Captain McWherter acted upon the direction of, and as a result of a communication from, a fellow officer. Captain McWherter arrested the defendant on the basis of a reliable report that a warrant for the defendant’s arrest was outstanding in Colorado. The arrest was not invalidated by the fact that the printed notice received by the Centreville police listed two dates of birth for the defendant. The notice sufficiently identified the defendant, and Captain McWherter testified that he confirmed the existence of the warrant with the Denver police. The defendant does not dispute the second requirement of the fellow officer rule, that the police as a whole possessed sufficient information to constitute probable cause. Id.; People v. Baca, 198 Colo. 399, 402, 600 P.2d 770, 771-72 (1979). 5

III.

The defendant asserts that his sentence under the Habitual Criminal Act violates equal protection of the laws. We disagree.
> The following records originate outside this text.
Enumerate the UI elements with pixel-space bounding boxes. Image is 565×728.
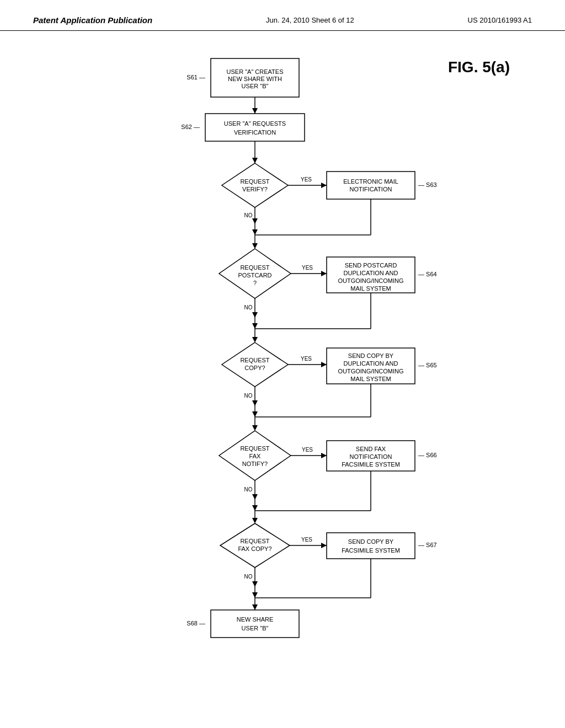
arrowhead-d65-yes [321, 362, 327, 367]
label-s68: S68 — [186, 620, 205, 627]
text-s66-2: NOTIFICATION [350, 453, 392, 460]
arrowhead-d66-yes [321, 453, 327, 458]
text-d64: REQUEST [240, 264, 269, 271]
arrowhead-to-d66 [252, 425, 258, 431]
yes-label-d67: YES [301, 537, 312, 543]
text-s67: SEND COPY BY [348, 538, 394, 545]
arrowhead-to-d65 [252, 337, 258, 342]
header-date-sheet: Jun. 24, 2010 Sheet 6 of 12 [266, 16, 354, 24]
text-d65: REQUEST [240, 357, 269, 363]
text-s64-2: DUPLICATION AND [344, 270, 398, 276]
text-d63: REQUEST [240, 178, 269, 185]
text-d66-2: FAX [249, 453, 261, 459]
header-patent-number: US 2010/161993 A1 [468, 16, 532, 24]
text-s61: USER "A" CREATES [227, 68, 284, 75]
text-s61-3: USER "B" [242, 83, 269, 89]
text-d65-2: COPY? [244, 365, 265, 371]
arrowhead-d67-yes [321, 543, 327, 548]
yes-label-d64: YES [302, 265, 313, 271]
text-s66-3: FACSIMILE SYSTEM [342, 461, 400, 468]
arrowhead-s62-d63 [252, 158, 258, 163]
label-s67: — S67 [418, 542, 437, 548]
no-label-d64: NO [244, 304, 253, 311]
box-s67 [327, 533, 415, 559]
text-s63-2: NOTIFICATION [350, 186, 392, 192]
arrowhead-d63-yes [321, 183, 327, 188]
no-label-d65: NO [244, 393, 253, 399]
label-s65: — S65 [418, 362, 437, 368]
text-s67-2: FACSIMILE SYSTEM [342, 547, 400, 554]
text-d64-3: ? [253, 280, 257, 286]
text-d67: REQUEST [240, 538, 269, 544]
label-s63: — S63 [418, 181, 437, 188]
no-label-d63: NO [244, 212, 253, 218]
text-s68: NEW SHARE [237, 616, 274, 623]
text-s62-2: VERIFICATION [234, 129, 276, 136]
label-s64: — S64 [418, 271, 437, 277]
text-d67-2: FAX COPY? [238, 545, 271, 552]
box-s68 [211, 610, 299, 638]
yes-label-d66: YES [302, 447, 313, 453]
arrowhead-d65-no [252, 400, 258, 406]
arrowhead-to-d64 [252, 243, 258, 249]
page-header: Patent Application Publication Jun. 24, … [0, 0, 565, 31]
no-label-d67: NO [244, 574, 253, 580]
text-s62: USER "A" REQUESTS [224, 120, 286, 127]
text-s65-4: MAIL SYSTEM [350, 376, 391, 382]
arrowhead-d63-no [252, 218, 258, 224]
arrowhead-to-s68 [252, 604, 258, 610]
text-s66: SEND FAX [356, 446, 386, 452]
text-s68-2: USER "B" [242, 625, 269, 631]
text-s64: SEND POSTCARD [345, 262, 397, 269]
label-s62: S62 — [181, 124, 200, 130]
text-s65: SEND COPY BY [348, 352, 394, 359]
arrowhead-d67-no [252, 581, 258, 587]
arrowhead-to-d67 [252, 518, 258, 523]
text-s63: ELECTRONIC MAIL [343, 178, 398, 185]
arrowhead-d64-yes [321, 271, 327, 276]
figure-label: FIG. 5(a) [448, 58, 510, 76]
text-s65-3: OUTGOING/INCOMING [338, 368, 403, 374]
text-s65-2: DUPLICATION AND [344, 360, 398, 367]
yes-label-d65: YES [301, 356, 312, 362]
text-d63-2: VERIFY? [242, 186, 268, 192]
arrowhead-d66-no [252, 494, 258, 500]
label-s66: — S66 [418, 452, 437, 458]
text-d66: REQUEST [240, 445, 269, 452]
text-s61-2: NEW SHARE WITH [228, 76, 282, 82]
yes-label-d63: YES [301, 176, 312, 183]
text-s64-4: MAIL SYSTEM [350, 285, 391, 292]
no-label-d66: NO [244, 486, 253, 493]
arrowhead-d64-no [252, 312, 258, 318]
text-d66-3: NOTIFY? [242, 461, 268, 467]
text-d64-2: POSTCARD [238, 272, 271, 279]
header-title: Patent Application Publication [33, 15, 152, 25]
box-s62 [205, 114, 305, 141]
diagram-container: FIG. 5(a) USER "A" CREATES NEW SHARE WIT… [0, 31, 565, 726]
arrowhead-s61-s62 [252, 108, 258, 114]
label-s61: S61 — [186, 74, 205, 81]
text-s64-3: OUTGOING/INCOMING [338, 277, 403, 284]
flowchart-svg: USER "A" CREATES NEW SHARE WITH USER "B"… [89, 47, 476, 709]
The defendant’s argument is based on the operation of the Habitual Criminal Act. Section 16-13-101 provides for enhanced punishment for two classes of criminal defendants. Subsection 16-13-101(1) provides that convicted felons who have been convicted of two felonies within 10 years of the commission of their third felony “shall be punished by confinement in a correctional facility for a term of not less than twenty-five nor more than fifty years.” Subsection 16-13-101(2) provides that a convicted felon who has previously been convicted of three felonies “shall be punished by imprisonment in a correctional facility for the term of his or her natural life.” Under Colorado’s parole statutes a criminal defendant sentenced for crimes committed on or after July 1, 1979, but before July 1, 1985, to 50 years in prison will serve approximately 23 years of his or her sentence before becoming entitled to parole. 6 See §§ 17-22.5-301 and 17-22.5-302, 8A C.R.S. (1986 & 1989 Supp.); Thiret v. Kautzky, 792 P.2d 801 (Colo.1990).